EXERCISE DATA Start Marker

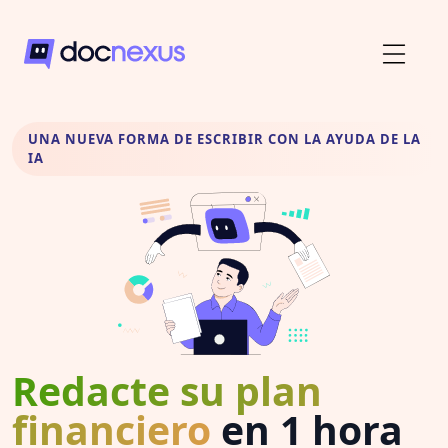
UNA NUEVA FORMA DE ESCRIBIR CON LA AYUDA DE LA
IA
Redacte su plan
financiero
en 1 hora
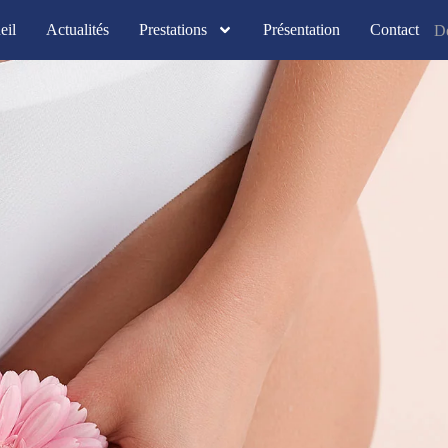
eil
Actualités
Prestations
Présentation
Contact
D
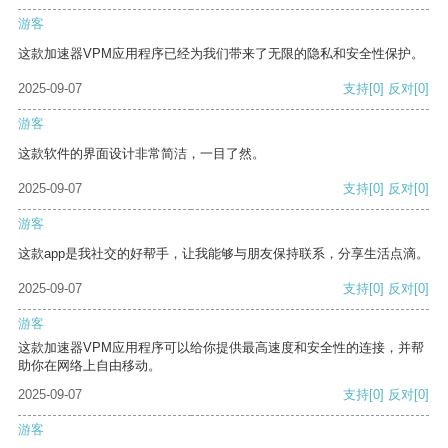
游客
这款加速器VPM应用程序已经为我们带来了无限的隐私和安全性保护。
2025-09-07
支持
[0]
反对
[0]
游客
这款软件的界面设计非常简洁，一目了然。
2025-09-07
支持
[0]
反对
[0]
游客
这款app是我社交的好帮手，让我能够与朋友保持联系，分享生活点滴。
2025-09-07
支持
[0]
反对
[0]
游客
这款加速器VPM应用程序可以给你提供最高速度和安全性的连接，并帮
助你在网络上自由移动。
2025-09-07
支持
[0]
反对
[0]
游客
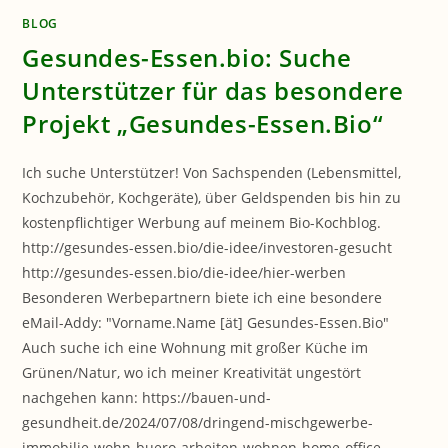
BLOG
Gesundes-Essen.bio: Suche
Unterstützer für das besondere
Projekt „Gesundes-Essen.Bio“
Ich suche Unterstützer! Von Sachspenden (Lebensmittel,
Kochzubehör, Kochgeräte), über Geldspenden bis hin zu
kostenpflichtiger Werbung auf meinem Bio-Kochblog.
http://gesundes-essen.bio/die-idee/investoren-gesucht
http://gesundes-essen.bio/die-idee/hier-werben
Besonderen Werbepartnern biete ich eine besondere
eMail-Addy: "Vorname.Name [ät] Gesundes-Essen.Bio"
Auch suche ich eine Wohnung mit großer Küche im
Grünen/Natur, wo ich meiner Kreativität ungestört
nachgehen kann: https://bauen-und-
gesundheit.de/2024/07/08/dringend-mischgewerbe-
immobilie-wohn-buero-arbeiten-wohnen-home-office-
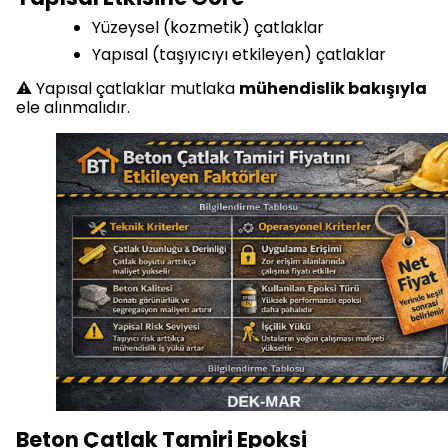
Yüzeysel (kozmetik) çatlaklar
Yapısal (taşıyıcıyı etkileyen) çatlaklar
⚠️ Yapısal çatlaklar mutlaka
mühendislik bakışıyla
ele alınmalıdır.
Beton Çatlak Tamiri Epoksi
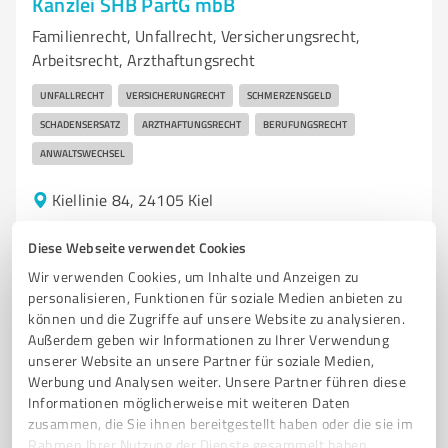
Kanzlei SHB PartG mbB
Familienrecht, Unfallrecht, Versicherungsrecht,
Arbeitsrecht, Arzthaftungsrecht
UNFALLRECHT
VERSICHERUNGRECHT
SCHMERZENSGELD
SCHADENSERSATZ
ARZTHAFTUNGSRECHT
BERUFUNGSRECHT
ANWALTSWECHSEL
Kiellinie 84, 24105 Kiel
Tel. 0800 3200100
info@kanzlei-shb.de
Diese Webseite verwendet Cookies
www.kanzlei-shb.de/
Wir verwenden Cookies, um Inhalte und Anzeigen zu
personalisieren, Funktionen für soziale Medien anbieten zu
215
Bewertungen
können und die Zugriffe auf unsere Website zu analysieren.
(3 Quellen)
von 216 veröffentlicht
Außerdem geben wir Informationen zu Ihrer Verwendung
unserer Website an unsere Partner für soziale Medien,
Werbung und Analysen weiter. Unsere Partner führen diese
Informationen möglicherweise mit weiteren Daten
zusammen, die Sie ihnen bereitgestellt haben oder die sie im
Rahmen Ihrer Nutzung der Dienste gesammelt haben.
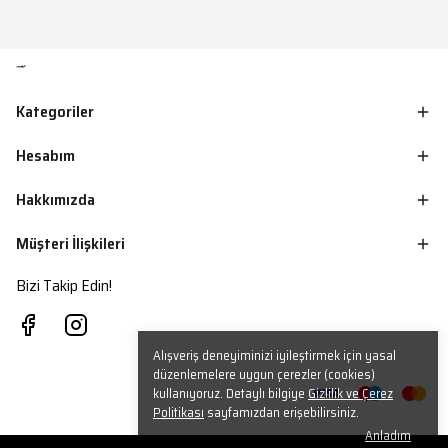
Kategoriler
Hesabım
Hakkımızda
Müşteri İlişkileri
Bizi Takip Edin!
Alışveriş deneyiminizi iyileştirmek için yasal
düzenlemelere uygun çerezler (cookies)
kullanıyoruz. Detaylı bilgiye
Gizlilik ve Çerez
Politikası
sayfamızdan erişebilirsiniz.
Anladım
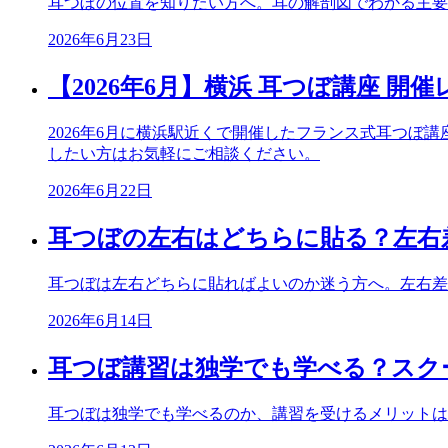
耳つぼの位置を知りたい方へ。耳の解剖図でわかる主要
2026年6月23日
【2026年6月】横浜 耳つぼ講座 開
2026年6月に横浜駅近くで開催したフランス式耳つ
したい方はお気軽にご相談ください。
2026年6月22日
耳つぼの左右はどちらに貼る？左右
耳つぼは左右どちらに貼ればよいのか迷う方へ。左右差
2026年6月14日
耳つぼ講習は独学でも学べる？スク
耳つぼは独学でも学べるのか、講習を受けるメリットは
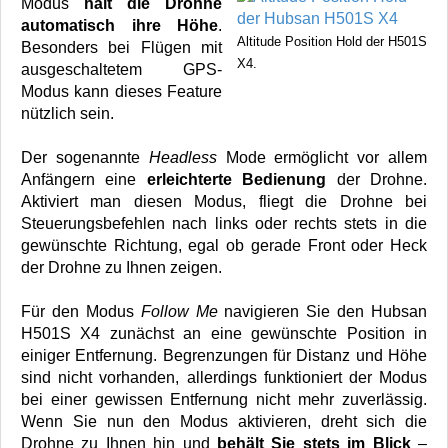
Modus
hält die Drohne
automatisch ihre Höhe
.
Altitude Position Hold der H501S
Besonders bei Flügen mit
X4.
ausgeschaltetem GPS-
Modus kann dieses Feature
nützlich sein.
Der sogenannte
Headless
Mode ermöglicht vor allem
Anfängern eine
erleichterte Bedienung
der Drohne.
Aktiviert man diesen Modus, fliegt die Drohne bei
Steuerungsbefehlen nach links oder rechts stets in die
gewünschte Richtung, egal ob gerade Front oder Heck
der Drohne zu Ihnen zeigen.
Für den Modus
Follow Me
navigieren Sie den Hubsan
H501S X4 zunächst an eine gewünschte Position in
einiger Entfernung. Begrenzungen für Distanz und Höhe
sind nicht vorhanden, allerdings funktioniert der Modus
bei einer gewissen Entfernung nicht mehr zuverlässig.
Wenn Sie nun den Modus aktivieren, dreht sich die
Drohne zu Ihnen hin und
behält Sie stets im Blick
–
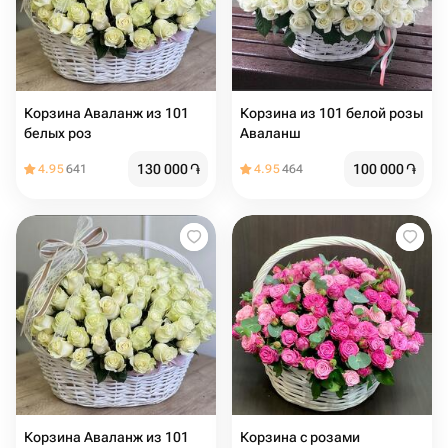
Корзина Аваланж из 101
Корзина из 101 белой розы
белых роз
Аваланш
130 000
֏
100 000
֏
4.95
641
4.95
464
Корзина Аваланж из 101
Корзина с розами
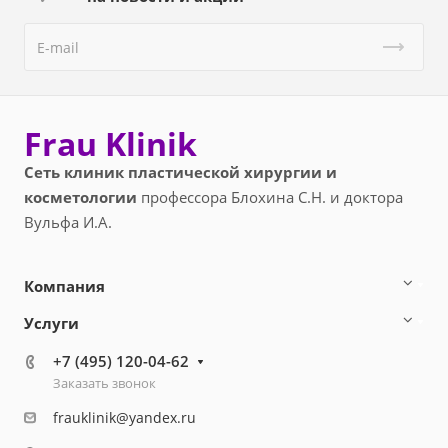
Frau Klinik
Сеть клиник пластической хирургии и
косметологии
профессора Блохина С.Н. и доктора
Вульфа И.А.
Компания
Услуги
+7 (495) 120-04-62
Заказать звонок
frauklinik@yandex.ru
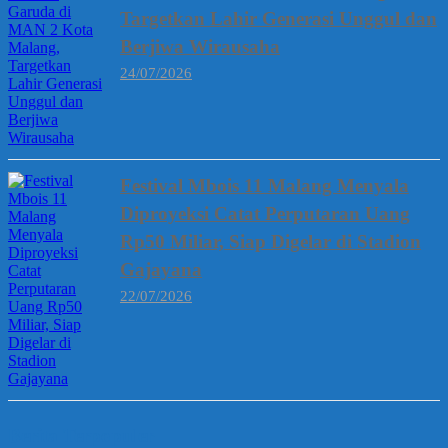
Targetkan Lahir Generasi Unggul dan
Berjiwa Wirausaha
24/07/2026
Festival Mbois 11 Malang Menyala
Diproyeksi Catat Perputaran Uang
Rp50 Miliar, Siap Digelar di Stadion
Gajayana
22/07/2026
Berita Terpopuler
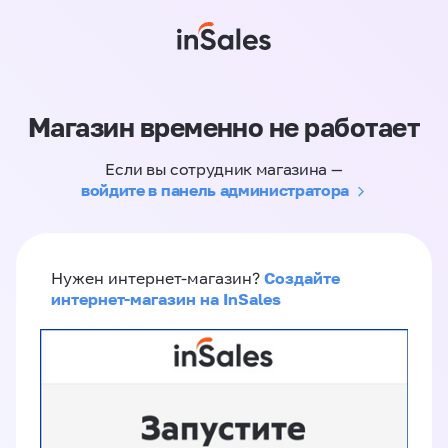
Магазин временно не работает
Если вы сотрудник магазина —
войдите в панель администратора
Создайте
Нужен интернет-магазин?
интернет-магазин на InSales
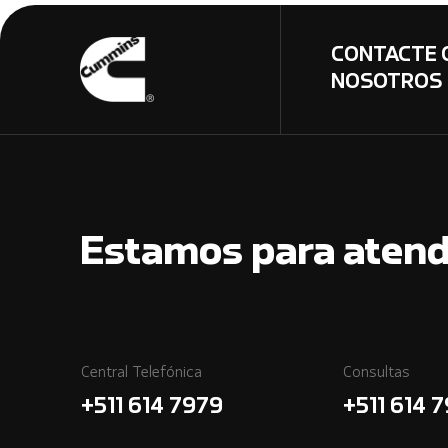
CONTACTE 
NOSOTROS
Estamos para atend
Central Telefónica
Consultas
+511 614 7979
+511 614 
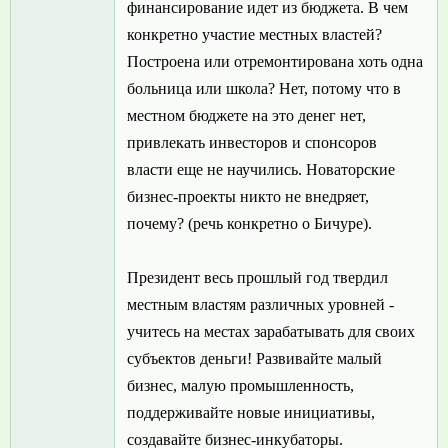
финансирование идет из бюджета. В чем
конкретно участие местных властей?
Построена или отремонтирована хоть одна
больница или школа? Нет, потому что в
местном бюджете на это денег нет,
привлекать инвесторов и спонсоров
власти еще не научились. Новаторские
бизнес-проекты никто не внедряет,
почему? (речь конкретно о Бичуре).
Президент весь прошлый год твердил
местным властям различных уровней -
учитесь на местах зарабатывать для своих
субъектов деньги! Развивайте малый
бизнес, малую промышленность,
поддерживайте новые инициативы,
создавайте бизнес-инкубаторы.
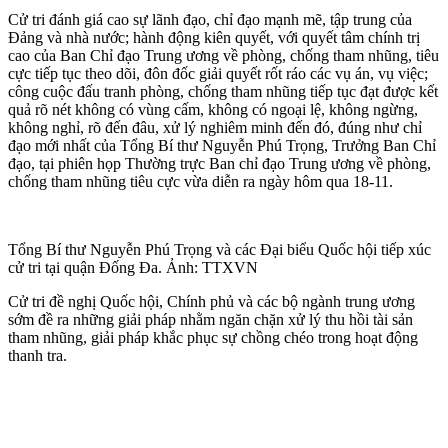
Cử tri đánh giá cao sự lãnh đạo, chỉ đạo mạnh mẽ, tập trung của
Đảng và nhà nước; hành động kiên quyết, với quyết tâm chính trị
cao của Ban Chỉ đạo Trung ương về phòng, chống tham nhũng, tiêu
cực tiếp tục theo dõi, đôn đốc giải quyết rốt ráo các vụ án, vụ việc;
công cuộc đấu tranh phòng, chống tham nhũng tiếp tục đạt được kết
quả rõ nét không có vùng cấm, không có ngoại lệ, không ngừng,
không nghỉ, rõ đến đâu, xử lý nghiêm minh đến đó, đúng như chỉ
đạo mới nhất của Tổng Bí thư Nguyễn Phú Trọng, Trưởng Ban Chỉ
đạo, tại phiên họp Thường trực Ban chỉ đạo Trung ương về phòng,
chống tham nhũng tiêu cực vừa diễn ra ngày hôm qua 18-11.
Tổng Bí thư Nguyễn Phú Trọng và các Đại biểu Quốc hội tiếp xúc
cử tri tại quận Đống Đa. Ảnh: TTXVN
Cử tri đề nghị Quốc hội, Chính phủ và các bộ ngành trung ương
sớm đề ra những giải pháp nhằm ngăn chặn xử lý thu hồi tài sản
tham nhũng, giải pháp khắc phục sự chồng chéo trong hoạt động
thanh tra.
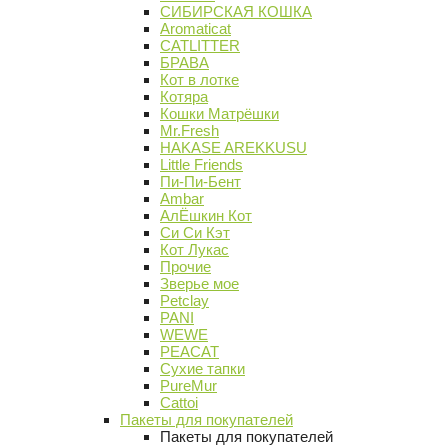
СИБИРСКАЯ КОШКА
Aromaticat
CATLITTER
БРАВА
Кот в лотке
Котяра
Кошки Матрёшки
Mr.Fresh
HAKASE AREKKUSU
Little Friends
Пи-Пи-Бент
Ambar
АлЁшкин Кот
Си Си Кэт
Кот Лукас
Прочие
Зверье мое
Petclay
PANI
WEWE
PEACAT
Сухие тапки
PureMur
Cattoi
Пакеты для покупателей
Пакеты для покупателей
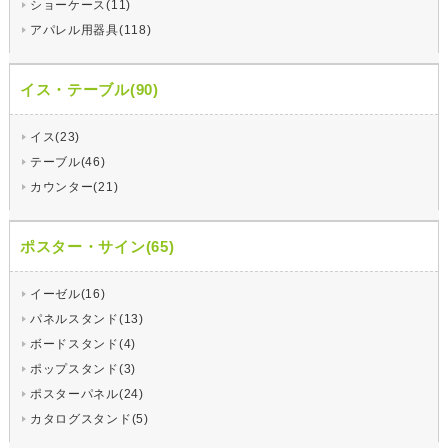
ショーケース(11)
アパレル用器具(118)
イス・テーブル(90)
イス(23)
テーブル(46)
カウンター(21)
ポスター・サイン(65)
イーゼル(16)
パネルスタンド(13)
ボードスタンド(4)
ポップスタンド(3)
ポスターパネル(24)
カタログスタンド(5)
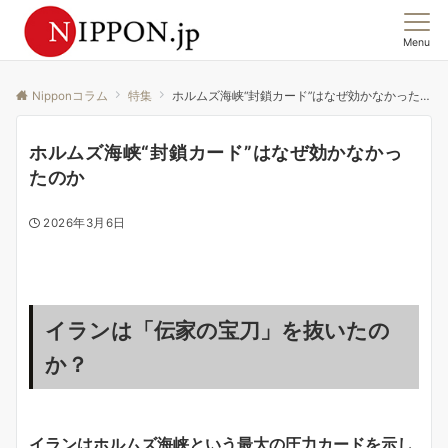
Menu
この国の「今」を、集合意識から読む。
Nipponコラム
特集
ホルムズ海峡“封鎖カード”はなぜ効かなかったのか
ホルムズ海峡“封鎖カード”はなぜ効かなかっ
たのか
2026年3月6日
イランは「伝家の宝刀」を抜いたの
か？
イランはホルムズ海峡という最大の圧力カードを示し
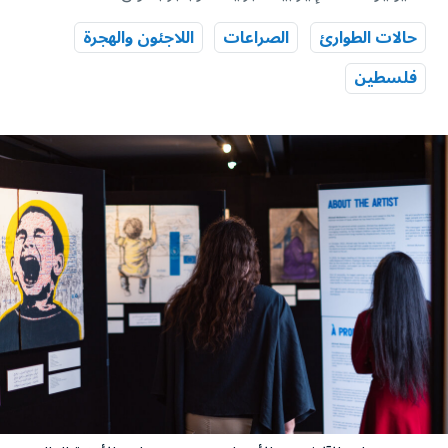
حالات الطوارئ
الصراعات
اللاجئون والهجرة
فلسطين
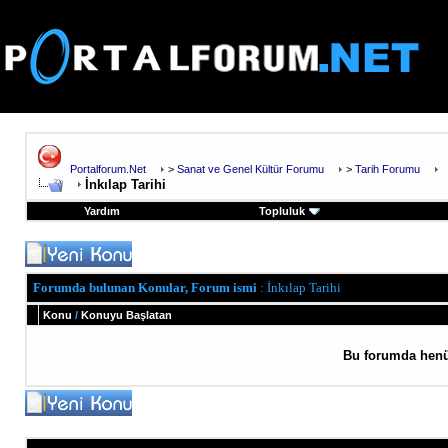
Portalforum.Net
>
Sanat ve Genel Kültür Forumu
>
Tarih Forumu
İnkılap Tarihi
Yardım
Topluluk
Forumda bulunan Konular, Forum ismi
: İnkılap Tarihi
Konu
/
Konuyu Başlatan
Bu forumda henü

EXERCISE DATA End Marker

▸ **WHAT YOU HAVE TO DO**
Start at the line above containing "Gesundes-Essen.bio: Suche" and stop at the line containing "Yapısal çatlaklar mutlaka": print those lines and everything between them exactly, but not the pictures.

▸ **TASK RESULT**
Gesundes-Essen.bio: Suche
Unterstützer für das besondere
Projekt „Gesundes-Essen.Bio“
Ich suche Unterstützer! Von Sachspenden (Lebensmittel,
Kochzubehör, Kochgeräte), über Geldspenden bis hin zu
kostenpflichtiger Werbung auf meinem Bio-Kochblog.
http://gesundes-essen.bio/die-idee/investoren-gesucht
http://gesundes-essen.bio/die-idee/hier-werben
Besonderen Werbepartnern biete ich eine besondere
eMail-Addy: "Vorname.Name [ät] Gesundes-Essen.Bio"
Auch suche ich eine Wohnung mit großer Küche im
Grünen/Natur, wo ich meiner Kreativität ungestört
nachgehen kann: https://bauen-und-
gesundheit.de/2024/07/08/dringend-mischgewerbe-
immobilie-wohn-buero-arbeiten-wohnen-home-office-
Yüzeysel (kozmetik) çatlaklar
Yapısal (taşıyıcıyı etkileyen) çatlaklar
⚠️ Yapısal çatlaklar mutlaka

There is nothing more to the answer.